Мы шли вместе к автобусу, под ручку, словно самые настоящие лучшие друзья. Ян наклонял зонтик в мою сторону, а сам с другой стороны мокнул под дождем. Наверное, он думал, что я не вижу. И да, мне было, безусловно, приятно. Никто и никогда не оказывал подобных знаков внимания, ну разве что родные, но это не в счет. В другой школе у меня тоже не было друзей. Я не привыкла к подобному, поэтому поступки Яна вызывали дикое волнение, и в какой-то степени восхищение.
На нас смотрели многие из окон автобуса, включая мою сестру. Восьмой класс тоже был на экскурсии, как и параллельный. Увидев строгий взгляд Лизы, внутри все перевернулось. Вдруг она расскажет маме? Вдруг мама будет ругаться? И ладно я, но что если достанется и Яну? Нет. Такого допустить я не могла. Обязательно поговорю с Лизой после.
В автобусе Вишневский дал мне свой пиджак и запасную майку. Уж откуда она у него взялась, я не знала, но от майки все же отказалась. Переодеваться при всех — никогда. Тем более на тот момент, у меня уже был лифчик и какое-то подобие груди. Не хотелось светить скромными формами перед ребятами, тем более перед Яном. А вот от пиджака отказываться не стала. От него вкусно пахло какао. Именно с того момента я полюбила этого сладкий напиток.
Глава 7
После той поездки Ян заболел. Да и я прохворала. Мама оставила меня дома, и заставляла сутками пить травяные отвары, рецепты которых она вычитывала из книг и журналов. Вкус у них был противный, горький, но отказы не принимались. В один из дней, когда родительница уехала заниматься вокалом с богатыми детками, я прокралась в комнату к сестре.

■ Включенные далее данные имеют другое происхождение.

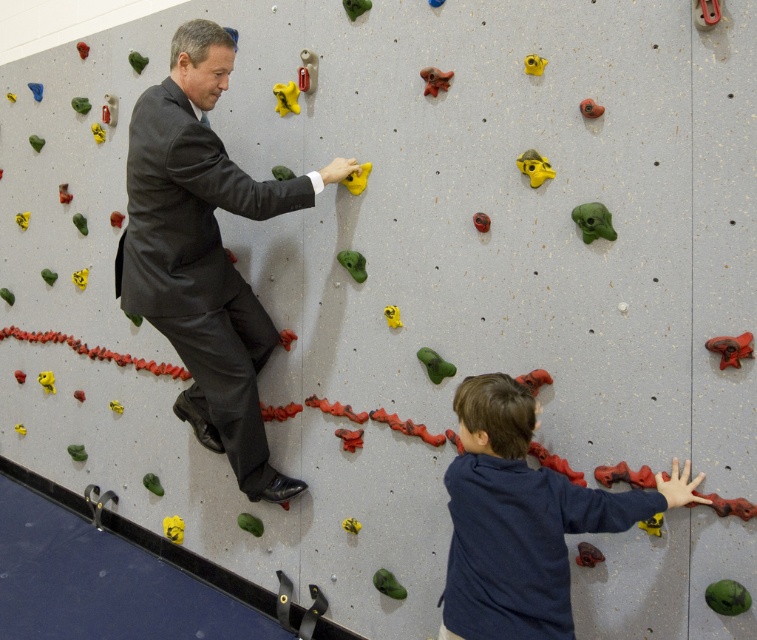 Question: Which point is farther to the camera?

Choices:
 (A) (519, 550)
 (B) (167, 112)

Answer: (B)

Question: In this image, where is dark gray suit at center located relative to dark blue sweater at lower right?

Choices:
 (A) right
 (B) left

Answer: (B)

Question: Is dark gray suit at center to the left of dark blue sweater at lower right from the viewer's perspective?

Choices:
 (A) yes
 (B) no

Answer: (A)

Question: Which point is closer to the camera taking this photo?

Choices:
 (A) (453, 490)
 (B) (203, 413)

Answer: (A)

Question: Can you confirm if dark gray suit at center is positioned below dark blue sweater at lower right?

Choices:
 (A) no
 (B) yes

Answer: (A) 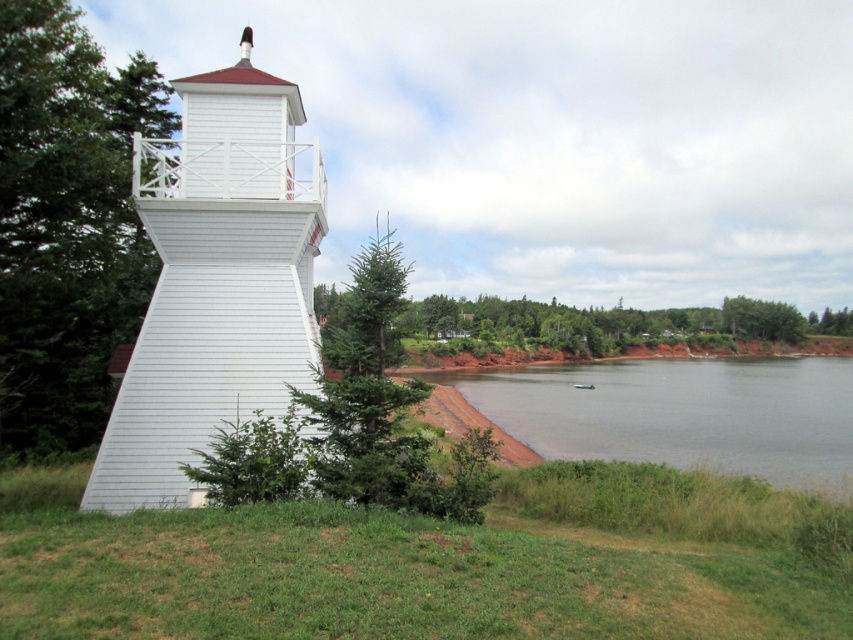 Question: From the image, what is the correct spatial relationship of green grassy at lower left in relation to white wooden tower at left?

Choices:
 (A) left
 (B) right

Answer: (B)

Question: Which point appears farthest from the camera in this image?

Choices:
 (A) (270, 410)
 (B) (509, 614)

Answer: (A)

Question: Can you confirm if green grassy at lower left is wider than white wooden tower at left?

Choices:
 (A) no
 (B) yes

Answer: (B)

Question: Among these objects, which one is farthest from the camera?

Choices:
 (A) green grassy at lower left
 (B) white wooden tower at left

Answer: (B)

Question: Is green grassy at lower left wider than white wooden tower at left?

Choices:
 (A) no
 (B) yes

Answer: (B)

Осторожно постучалась и на цыпочках вошла, то и дело оглядываясь, ведь папа был на первом этаже и вполне мог услышать наш предстоящий разговор. Лиза, заприметив меня, сняла тканевую маску с лица, теперь сестра носила их каждый день после школы. А еще у нее появилась дорогая тушь и яркая помада, однако мама об этом не знала. Она считала, что красится в раннем возрасте — плохо. Но были исключения. Например, выступления перед богатыми семьями или званые торжества. Вот в этом случае – косметика, красивые наряды и вонючий лак для волос выходили на передний план.
Я прикрыла за собой дверь, разглядывая небольшую комнату Лизы. У нее частенько был беспорядок, и на полу валялись вещи, которые ей было лень убирать обратно в шкаф.
— Мама будет ругаться, — деловито заметила я, усаживаясь на кровать, скрещивая ноги по-турецки. На мне была пижама с мишками и розовый шерстяной шарф, повязанный вокруг горла. От него ужасно чесалась кожа, а еще воняло мазью звездочкой.
— Чего тебе? Пойдешь жаловаться? — хмыкнула недовольно Лиза, переступая через маленькую кучку вещей. Она отодвинула стул на крутящейся ножке, и плюхнулась на него с видом абсолютно незаинтересованного человека.